▶ _WHAT IS REQUIRED_
Extract the lines up to and including the one that contains "تولیدشان را تا سال آینده حفظ كنند.", starting with the first line of the entries below, and omit the pictures.

▶ _PROVIDED INFORMATION_
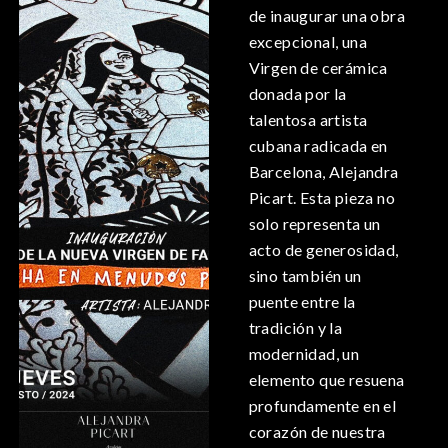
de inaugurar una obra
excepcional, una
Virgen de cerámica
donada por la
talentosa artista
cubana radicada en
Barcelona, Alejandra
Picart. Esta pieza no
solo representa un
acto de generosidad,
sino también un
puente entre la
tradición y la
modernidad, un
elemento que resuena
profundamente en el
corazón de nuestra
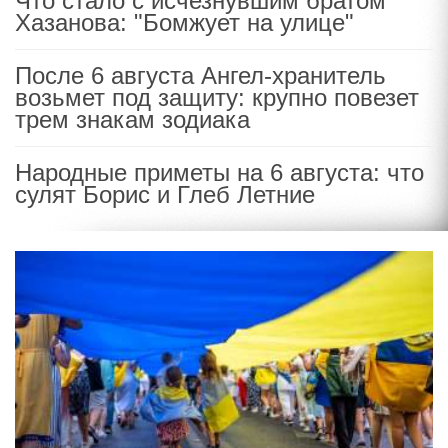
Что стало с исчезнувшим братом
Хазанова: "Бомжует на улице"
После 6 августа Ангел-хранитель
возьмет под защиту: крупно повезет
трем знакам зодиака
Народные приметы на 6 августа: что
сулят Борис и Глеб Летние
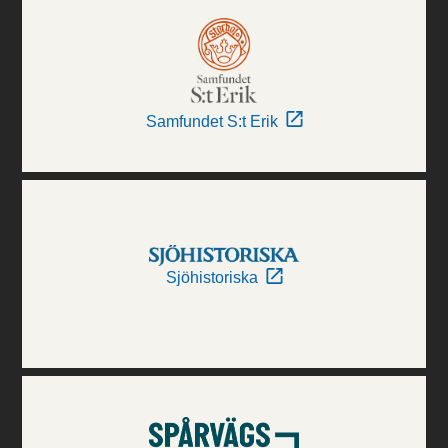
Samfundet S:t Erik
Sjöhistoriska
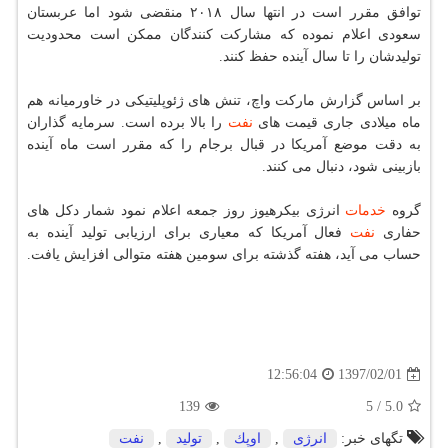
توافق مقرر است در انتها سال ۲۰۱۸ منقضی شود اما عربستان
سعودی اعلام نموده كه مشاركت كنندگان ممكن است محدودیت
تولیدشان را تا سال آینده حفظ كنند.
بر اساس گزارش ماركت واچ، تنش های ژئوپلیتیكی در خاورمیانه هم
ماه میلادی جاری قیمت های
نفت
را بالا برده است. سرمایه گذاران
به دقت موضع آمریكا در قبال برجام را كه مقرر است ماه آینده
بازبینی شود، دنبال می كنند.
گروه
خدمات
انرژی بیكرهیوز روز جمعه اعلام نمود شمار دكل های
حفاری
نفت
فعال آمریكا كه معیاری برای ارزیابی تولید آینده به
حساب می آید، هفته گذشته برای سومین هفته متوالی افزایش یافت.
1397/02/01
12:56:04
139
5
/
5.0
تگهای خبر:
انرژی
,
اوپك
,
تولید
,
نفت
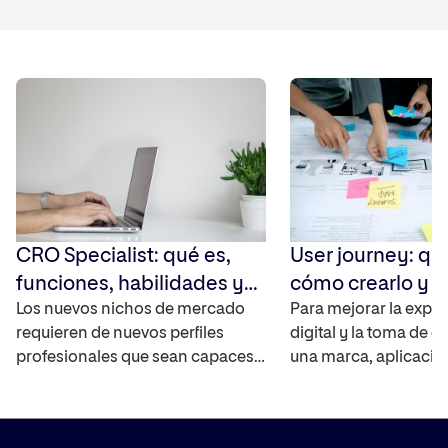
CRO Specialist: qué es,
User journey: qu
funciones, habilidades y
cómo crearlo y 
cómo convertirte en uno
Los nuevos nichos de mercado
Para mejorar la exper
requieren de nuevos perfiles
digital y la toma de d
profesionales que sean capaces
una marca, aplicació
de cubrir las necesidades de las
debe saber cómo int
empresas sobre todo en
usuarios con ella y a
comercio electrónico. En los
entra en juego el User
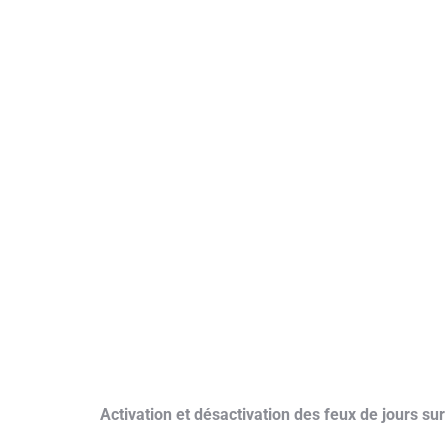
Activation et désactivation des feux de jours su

▶ _RESPONSE AREA_
de inaugurar una obra
excepcional, una
Virgen de cerámica
donada por la
talentosa artista
cubana radicada en
Barcelona, Alejandra
Picart. Esta pieza no
solo representa un
acto de generosidad,
sino también un
puente entre la
tradición y la
modernidad, un
elemento que resuena
profundamente en el
corazón de nuestra
Что стало с исчезнувшим братом
Хазанова: "Бомжует на улице"
После 6 августа Ангел-хранитель
возьмет под защиту: крупно повезет
трем знакам зодиака
Народные приметы на 6 августа: что
сулят Борис и Глеб Летние
Samfundet S:t Erik
Sjöhistoriska
توافق مقرر است در انتها سال ۲۰۱۸ منقضی شود اما عربستان
سعودی اعلام نموده كه مشاركت كنندگان ممكن است محدودیت
تولیدشان را تا سال آینده حفظ كنند.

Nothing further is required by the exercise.